Many times in our lives, we will have moments where someone verbally attacks us – for no good reason. Whether it comes from your boss, spouse, partner, parent, child, good friend, or an acquaintance; you will be unfairly challenged. You have a split second to decide what you will do. A teaching from the book, A Course of Miracles, which is a Christian-based, spiritual and psychological study that I follow as part of my faith, calls this moment “A Call to Love.”

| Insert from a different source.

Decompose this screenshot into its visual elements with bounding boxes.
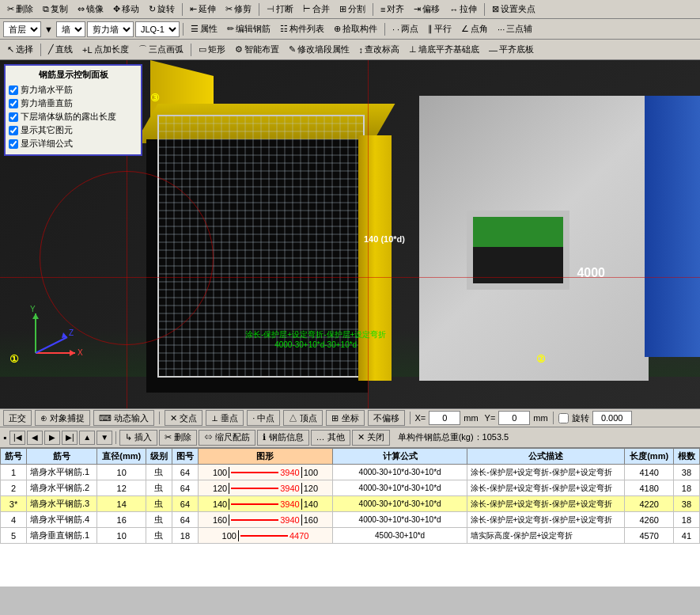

This weekend I went to my favorite beach and I saw a few “regulars” who I’ve known for years, gathered to celebrate the 80 degree weather the second weekend of October. Other “regulars” joined the gathering throughout the weekend, and new friends were made. The second day, however, after an hour of my arrival, all of a sudden, out of the blue, a gentleman I have seen at the beach for years, was verbally cruel to the man sitting nearby me, someone I just met. I had the pleasure of getting to know the first man fairly well this summer, and none of us expected such a verbal put-down from him. We all got quiet because we were shocked. The counselor in me felt I had to diffuse the situation, and after a few moments I said in a caring and gentle way, “Ah common, you don’t mean that, you’re always so kind.” Then he began to verbally assault me. Again, the group was stunned. In these situations you have one of three choices.

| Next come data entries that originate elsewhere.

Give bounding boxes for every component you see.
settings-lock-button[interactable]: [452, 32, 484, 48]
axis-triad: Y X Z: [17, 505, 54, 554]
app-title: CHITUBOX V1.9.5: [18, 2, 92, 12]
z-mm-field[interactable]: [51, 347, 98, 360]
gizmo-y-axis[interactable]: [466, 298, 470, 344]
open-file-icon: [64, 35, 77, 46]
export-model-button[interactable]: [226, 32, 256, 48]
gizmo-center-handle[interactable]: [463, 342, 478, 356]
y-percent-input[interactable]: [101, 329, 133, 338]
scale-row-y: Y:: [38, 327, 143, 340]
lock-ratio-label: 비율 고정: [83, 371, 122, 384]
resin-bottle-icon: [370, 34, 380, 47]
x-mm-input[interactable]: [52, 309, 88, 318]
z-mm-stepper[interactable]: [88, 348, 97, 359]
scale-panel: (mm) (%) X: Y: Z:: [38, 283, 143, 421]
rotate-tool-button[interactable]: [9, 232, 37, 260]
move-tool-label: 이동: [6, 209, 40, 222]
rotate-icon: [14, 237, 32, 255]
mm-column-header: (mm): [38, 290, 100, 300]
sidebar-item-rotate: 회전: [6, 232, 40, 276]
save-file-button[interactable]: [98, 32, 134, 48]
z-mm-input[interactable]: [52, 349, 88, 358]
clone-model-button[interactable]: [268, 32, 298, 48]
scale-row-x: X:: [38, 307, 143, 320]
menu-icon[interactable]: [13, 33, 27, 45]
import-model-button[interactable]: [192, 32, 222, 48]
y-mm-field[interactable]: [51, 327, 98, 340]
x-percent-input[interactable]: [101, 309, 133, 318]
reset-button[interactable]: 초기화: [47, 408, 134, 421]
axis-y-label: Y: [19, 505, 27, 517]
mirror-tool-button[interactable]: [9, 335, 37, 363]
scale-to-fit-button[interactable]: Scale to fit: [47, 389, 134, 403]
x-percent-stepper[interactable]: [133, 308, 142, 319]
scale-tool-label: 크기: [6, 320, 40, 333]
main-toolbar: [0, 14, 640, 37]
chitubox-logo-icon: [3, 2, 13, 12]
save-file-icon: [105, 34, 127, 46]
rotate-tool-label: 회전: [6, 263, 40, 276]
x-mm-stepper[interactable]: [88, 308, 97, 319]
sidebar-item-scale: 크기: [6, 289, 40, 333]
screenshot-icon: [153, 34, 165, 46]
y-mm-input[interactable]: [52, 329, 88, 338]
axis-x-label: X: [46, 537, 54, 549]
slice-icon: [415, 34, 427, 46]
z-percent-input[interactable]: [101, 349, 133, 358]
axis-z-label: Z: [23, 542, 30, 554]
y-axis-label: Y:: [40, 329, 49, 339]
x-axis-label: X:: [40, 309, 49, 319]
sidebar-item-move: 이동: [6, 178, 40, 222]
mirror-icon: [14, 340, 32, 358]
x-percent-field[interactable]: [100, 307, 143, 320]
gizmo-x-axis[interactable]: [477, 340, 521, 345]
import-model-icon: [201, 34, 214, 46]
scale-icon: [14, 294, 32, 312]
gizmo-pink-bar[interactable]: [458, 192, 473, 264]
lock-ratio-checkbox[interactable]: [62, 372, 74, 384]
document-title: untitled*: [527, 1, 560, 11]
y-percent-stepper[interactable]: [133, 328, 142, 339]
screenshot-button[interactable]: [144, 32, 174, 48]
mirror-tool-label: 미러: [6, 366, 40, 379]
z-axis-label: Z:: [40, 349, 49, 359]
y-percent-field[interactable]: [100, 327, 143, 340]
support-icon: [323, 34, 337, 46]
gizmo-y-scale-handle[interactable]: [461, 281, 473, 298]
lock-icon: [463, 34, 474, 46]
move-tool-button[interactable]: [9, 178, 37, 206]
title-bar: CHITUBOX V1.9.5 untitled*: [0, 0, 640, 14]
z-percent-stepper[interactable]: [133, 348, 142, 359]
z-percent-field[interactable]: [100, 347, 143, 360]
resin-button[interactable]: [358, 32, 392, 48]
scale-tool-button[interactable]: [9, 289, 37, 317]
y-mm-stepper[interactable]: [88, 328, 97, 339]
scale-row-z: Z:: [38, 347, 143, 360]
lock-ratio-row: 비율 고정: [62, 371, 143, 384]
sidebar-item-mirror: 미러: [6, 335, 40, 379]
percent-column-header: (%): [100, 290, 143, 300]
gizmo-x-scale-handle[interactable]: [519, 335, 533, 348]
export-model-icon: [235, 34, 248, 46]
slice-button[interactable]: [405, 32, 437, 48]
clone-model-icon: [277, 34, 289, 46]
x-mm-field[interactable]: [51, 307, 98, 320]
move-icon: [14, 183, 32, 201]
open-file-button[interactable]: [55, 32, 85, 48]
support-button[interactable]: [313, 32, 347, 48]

One – ignore the person, say nothing, stew inside and let it ruin your day. Two – enter into verbal combat which escalates everything and makes things much worse; and Three – quiet and calm yourself, close your eyes and breathe, and begin doing some internal self-talk. Self-talk can be either negative or positive, and everyone has internal dialogue. When two people fight – your self-talk can escalate or de-escalate a problem. I know this man fairly well, and think of him as a kind, generous person that everyone likes. I chose to think he was having a bad day, and wanted to give him the benefit of the doubt. My thoughts went deep within my spiritual faith and chose to do “A Call to Love” and mentally forgave him. I stayed to myself most of the afternoon, as I was reading anyway. As the man was leaving the beach, I wished him a “blessed winter” and really meant it. As an Inter-faith Minister and Counselor, it was important for me to do the right thing, and wish him happiness. This is the code I live by. He did respond, “You too.” It could have been left on a peaceful note, however, the other man who was insulted started laughing, which antagonized the situation once more. I said again, “I meant it – if I don’t see you over the winter, I wish you well.” I chose to say and think compassionate, loving thoughts – for both myself and this summer acquaintance.

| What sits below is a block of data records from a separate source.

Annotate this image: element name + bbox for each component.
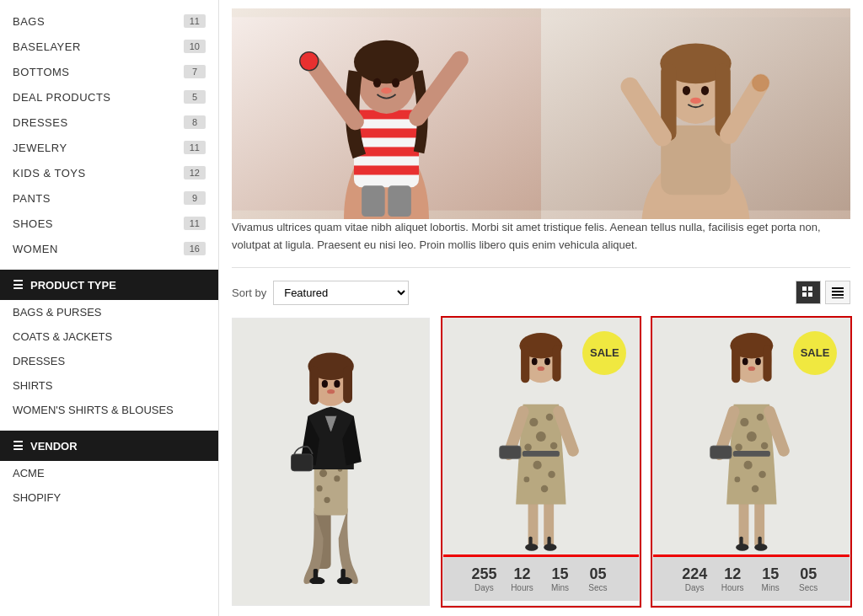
svg-rect-33 <box>808 292 812 297</box>
svg-rect-56 <box>313 568 317 581</box>
sidebar-item-label: BAGS <box>13 15 45 28</box>
sidebar-item-label: WOMEN <box>13 243 58 255</box>
sidebar-item-count: 16 <box>184 242 206 255</box>
svg-rect-35 <box>832 291 844 292</box>
svg-point-28 <box>701 86 709 95</box>
sidebar-item-bottoms[interactable]: BOTTOMS7 <box>0 59 218 84</box>
sidebar-item-kids-&-toys[interactable]: KIDS & TOYS12 <box>0 160 218 185</box>
sidebar-item-label: BASELAYER <box>13 40 81 53</box>
svg-point-77 <box>532 357 538 364</box>
banner-right <box>541 8 850 219</box>
sidebar-item-count: 5 <box>184 90 206 104</box>
sidebar-item-count: 7 <box>184 65 206 78</box>
sidebar-item-bags[interactable]: BAGS11 <box>0 8 218 34</box>
sidebar-item-count: 9 <box>184 191 206 205</box>
svg-rect-80 <box>500 446 521 458</box>
vendor-item[interactable]: SHOPIFY <box>0 485 218 510</box>
sidebar-item-baselayer[interactable]: BASELAYER10 <box>0 34 218 59</box>
sidebar-item-dresses[interactable]: DRESSES8 <box>0 110 218 135</box>
svg-rect-57 <box>340 568 345 581</box>
svg-rect-110 <box>739 536 742 548</box>
sidebar-item-label: SHOES <box>13 217 53 230</box>
product-type-item[interactable]: DRESSES <box>0 349 218 373</box>
sidebar-item-count: 11 <box>184 217 206 230</box>
sidebar-item-women[interactable]: WOMEN16 <box>0 236 218 261</box>
sort-label: Sort by <box>232 287 266 299</box>
countdown-mins: 15 Mins <box>753 565 787 592</box>
product-type-item[interactable]: COATS & JACKETS <box>0 324 218 349</box>
svg-rect-107 <box>710 446 731 458</box>
sidebar-item-count: 11 <box>184 14 206 28</box>
product-type-item[interactable]: BAGS & PURSES <box>0 300 218 324</box>
sidebar-item-label: DRESSES <box>13 116 68 129</box>
svg-point-50 <box>321 380 327 388</box>
sidebar-item-count: 11 <box>184 141 206 154</box>
svg-rect-97 <box>733 451 770 457</box>
svg-point-8 <box>354 40 419 83</box>
product-image: SALE <box>443 319 640 554</box>
svg-rect-70 <box>523 451 560 457</box>
sidebar-item-shoes[interactable]: SHOES11 <box>0 211 218 236</box>
svg-rect-83 <box>529 536 533 548</box>
sidebar-item-label: BOTTOMS <box>13 66 70 78</box>
svg-point-79 <box>538 366 544 370</box>
countdown-days: 255 Days <box>467 565 501 592</box>
grid-icon <box>802 287 814 298</box>
countdown: 255 Days 12 Hours 15 Mins 05 Secs <box>443 554 640 601</box>
svg-rect-53 <box>291 454 312 471</box>
svg-rect-49 <box>343 366 352 403</box>
product-card[interactable]: SALE <box>652 318 850 606</box>
svg-point-69 <box>541 485 548 491</box>
product-type-header: ☰ PRODUCT TYPE <box>0 270 218 300</box>
sidebar-item-jewelry[interactable]: JEWELRY11 <box>0 135 218 160</box>
svg-rect-6 <box>354 165 419 174</box>
svg-point-62 <box>546 413 553 420</box>
sidebar-item-deal-products[interactable]: DEAL PRODUCTS5 <box>0 84 218 110</box>
svg-rect-102 <box>732 345 740 383</box>
svg-point-92 <box>761 442 768 448</box>
sort-bar: Sort by FeaturedPrice: Low to HighPrice:… <box>232 281 850 305</box>
svg-point-89 <box>757 413 764 420</box>
list-icon <box>832 287 844 298</box>
svg-point-96 <box>752 485 758 491</box>
svg-rect-30 <box>802 287 807 291</box>
svg-rect-84 <box>548 536 551 548</box>
svg-point-63 <box>536 431 546 442</box>
svg-point-65 <box>550 442 557 448</box>
svg-point-15 <box>392 78 399 88</box>
sort-select[interactable]: FeaturedPrice: Low to HighPrice: High to… <box>273 281 409 305</box>
svg-rect-111 <box>758 536 761 548</box>
svg-rect-36 <box>832 294 844 296</box>
vendor-item[interactable]: ACME <box>0 461 218 485</box>
product-image <box>233 319 429 605</box>
banner <box>232 8 850 219</box>
svg-point-90 <box>747 431 757 442</box>
svg-point-61 <box>529 418 538 426</box>
sidebar-item-label: JEWELRY <box>13 142 67 154</box>
product-type-item[interactable]: SHIRTS <box>0 373 218 398</box>
list-view-button[interactable] <box>825 281 850 304</box>
svg-point-78 <box>544 357 550 364</box>
product-card[interactable]: SALE <box>442 318 641 606</box>
grid-view-button[interactable] <box>796 281 821 304</box>
sidebar: BAGS11BASELAYER10BOTTOMS7DEAL PRODUCTS5D… <box>0 0 219 616</box>
svg-point-64 <box>524 443 531 450</box>
countdown-secs: 05 Secs <box>791 565 825 592</box>
sidebar-item-pants[interactable]: PANTS9 <box>0 185 218 211</box>
sidebar-item-count: 8 <box>184 115 206 129</box>
product-type-item[interactable]: WOMEN'S SHIRTS & BLOUSES <box>0 398 218 422</box>
product-card[interactable] <box>232 318 430 606</box>
svg-point-106 <box>748 366 754 370</box>
svg-rect-103 <box>763 345 771 381</box>
svg-point-14 <box>373 78 381 88</box>
svg-point-42 <box>334 475 340 481</box>
svg-rect-48 <box>309 366 319 404</box>
svg-point-104 <box>742 357 748 364</box>
svg-rect-32 <box>802 292 807 297</box>
svg-point-105 <box>755 357 761 364</box>
countdown: 224 Days 12 Hours 15 Mins 05 Secs <box>653 554 850 601</box>
svg-rect-37 <box>832 297 844 298</box>
svg-rect-31 <box>808 287 812 291</box>
svg-rect-12 <box>362 185 385 217</box>
bars-icon-2: ☰ <box>13 439 24 453</box>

As I Coach my couples, there are many times a “Call to Love” can totally change a fight, an angry person’s attack, or someone who is saying hurtful, irrational things to you. You are choosing to stay calm, think, and verbalize peaceful, loving thoughts. This is very personally powerful and yet, not easy to do. However, if you learn this technique, you will feel better and in control no matter what the other party says to you. It will give the antagonist something to think about, and hopefully calm him down so you can have a beneficial discussion about an issue later. All choices come from a place of either “Love” or “Fear.” Choosing Love gives you internal peace, the ability to forgive harms done against you, and the choice to remember each experience – or person – in a compassionate, loving way.